Nihat Altıntaş, Şakir Aydın İstanbul Hizbullah'ın lider kadrosunun çökertildiği operasyonda ele geçirilen malzemeler arasında İslamcı yazar Konca Kuriş ve Malki cinayeti davası sanığı Mehmet Sümbül'ün sorgulandığı video kasetler bulundu. Kasetteki görüntülerde sorgu çekimleri tespit edildi. Hizbullah'ın Marmara bölge sorumlusu Edip Gümüş ile askeri kanat sorumlusu Cemal Tutar'ın sorgusu Terörle Mücadele Şube Müdürlüğü'nde oluşturulan özel ekip tarafından yapılıyor. Ele geçirilen mazlemelerin tamamının incelenmesinin birkaç ayı bulacağını belirten üst düzey bir emniyet yetkilisi, "Evrakla bazı kasetler imha edilmek istenmiş. Bu yüzden bunların durumları Kriminal Laboratuvar'da iyileştirilmeye çalışılıyor" dedi.  Parçalanmak istenen video kasetlerinin incelenmesi sonucu Kuriş ve Sümbül'ün sorgu görüntülerinin ele geçirildiğini belirten yetkililer, bu çekimlerin son derece lüks döşenmiş bir odada yapıldığını ifade ettiler.

Suçu: İslamiyet'e kötü reklam

Örgütün sorgu kasetlerinde, teröristlerin, Kuriş'e İslamiyet'le ilgili kötü yönde reklam yaptığını söyledikleri bildirildi. Edip Gümüş'ün gece geç saatlere kadar süren sorgusunda, cesetlerin gömüldüğü evin adresini verdiğini ve burayı kendisinin kiraladığını itiraf ettiği kaydedildi. 21 cinayetten sorumlu tutulan Tutar'ın ise, sorguda samimi hava sergilemediği, ele geçirilen şifreli mesajların Gümüş tarafından hazırlandığı, militan kadroyla bu şekilde haberleştikleri ileri sürüldü. Yaklaşık 2 bin merminin kullanıldığı belirtilen operasyonda ele geçirilen dokümanların incelenmesi sonucu elde edilen bilgiler doğrultusunda, Adıyaman, Batman, Gaziantep ve Diyarbakır'da da bazı adreslere operasyon düzenlendiği bildirildi.

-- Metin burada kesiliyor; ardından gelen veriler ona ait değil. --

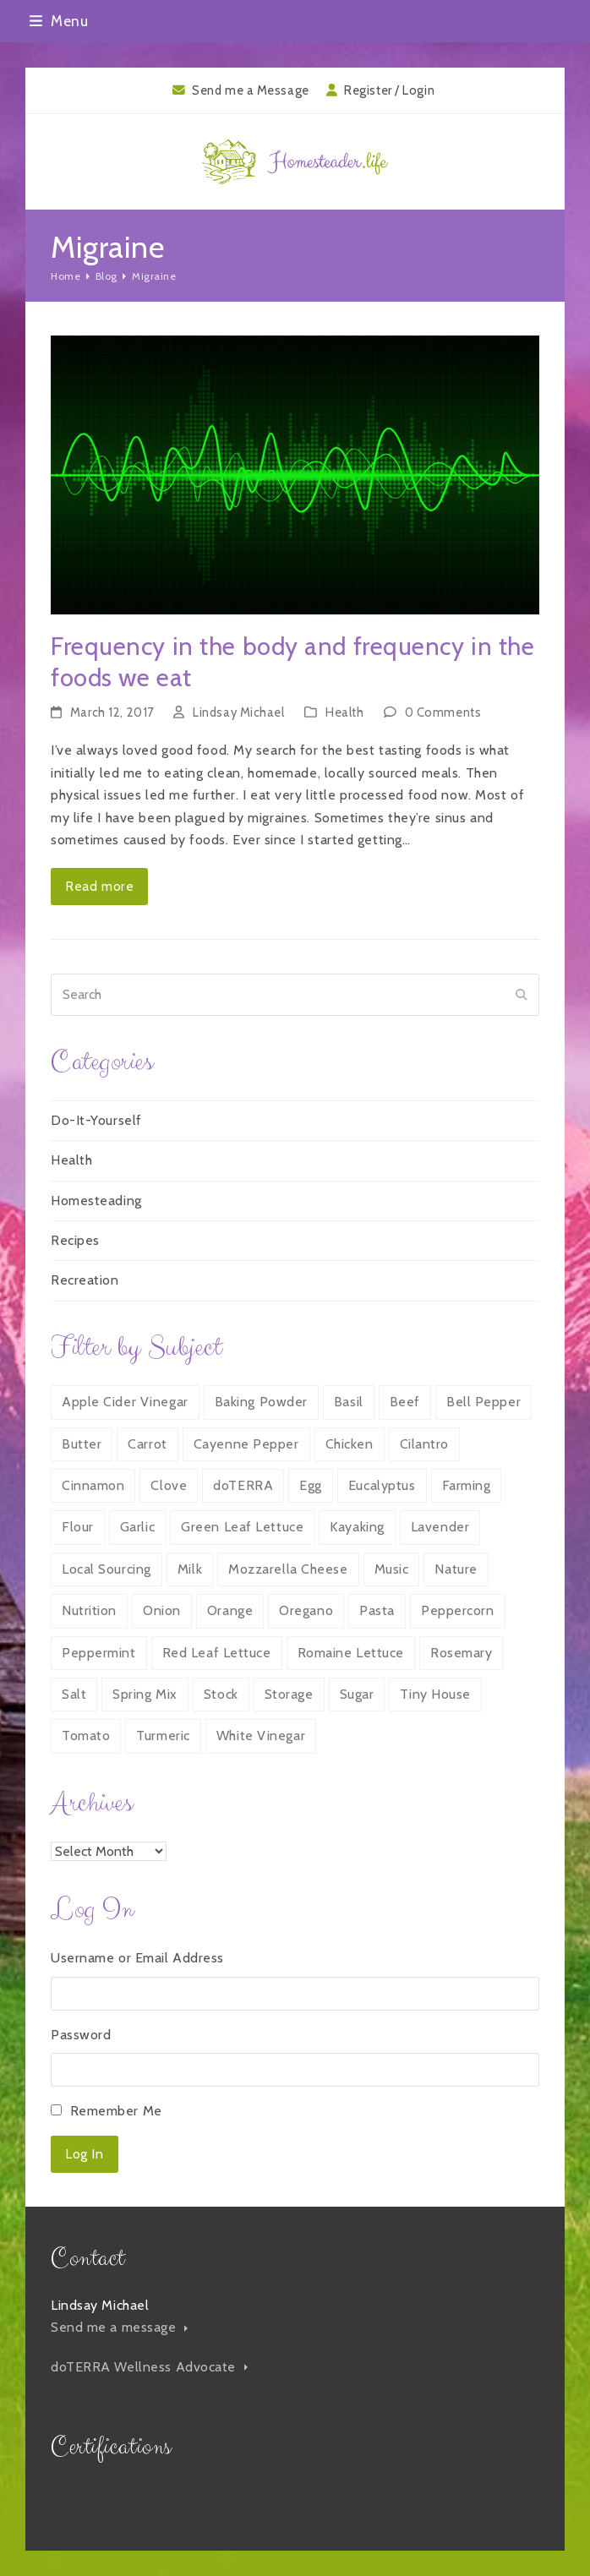  What do you see at coordinates (351, 1653) in the screenshot?
I see `Romaine Lettuce` at bounding box center [351, 1653].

Mahalleliye et de dağıtmışlar

Korku ve vahşetin evini iki çocuklu ve kendilerini depremzede olarak tanıtan bir ailenin kiraladığı ortaya çıktı. Hizbullahçı vahşiler, mahalleliye et de dağıtmışlar

Vahşet gündelik hayatın ortasında daha da büyüyor. Karşı evdeki yaşlı kadınların pencere kenarında çay içerken seyrettikleri, içinde iki çocuklu bir karı - kocayla bir kayınbiraderin yaşadığı evin ardiyesinden çürümüş cesetler ardıardına çıkıyor. Maskeli görevliler ceset sayısını parmak işaretiyle bildiriyor. Üç gün önce Kavacık'taki operasyonda yakalanan Hizbullah militanının verdiği ifadeler doğrultusunda Beylerbeyi, Kirazlıtepe'deki bir evde arama yapan polis bir vahşeti ortaya çıkardı. Bir süre önce esrarengiz biçimde peşpeşe kaybolan Zehra Vakfı üyesi işadamlarına ait olduğu sanılan cesetler Kirazlıtepe Hasippaşa Mevkii 2. Çıkmaz'daki 26 numaralı tek katlı evde üzerlerine beton dökülmüş halde bulundu.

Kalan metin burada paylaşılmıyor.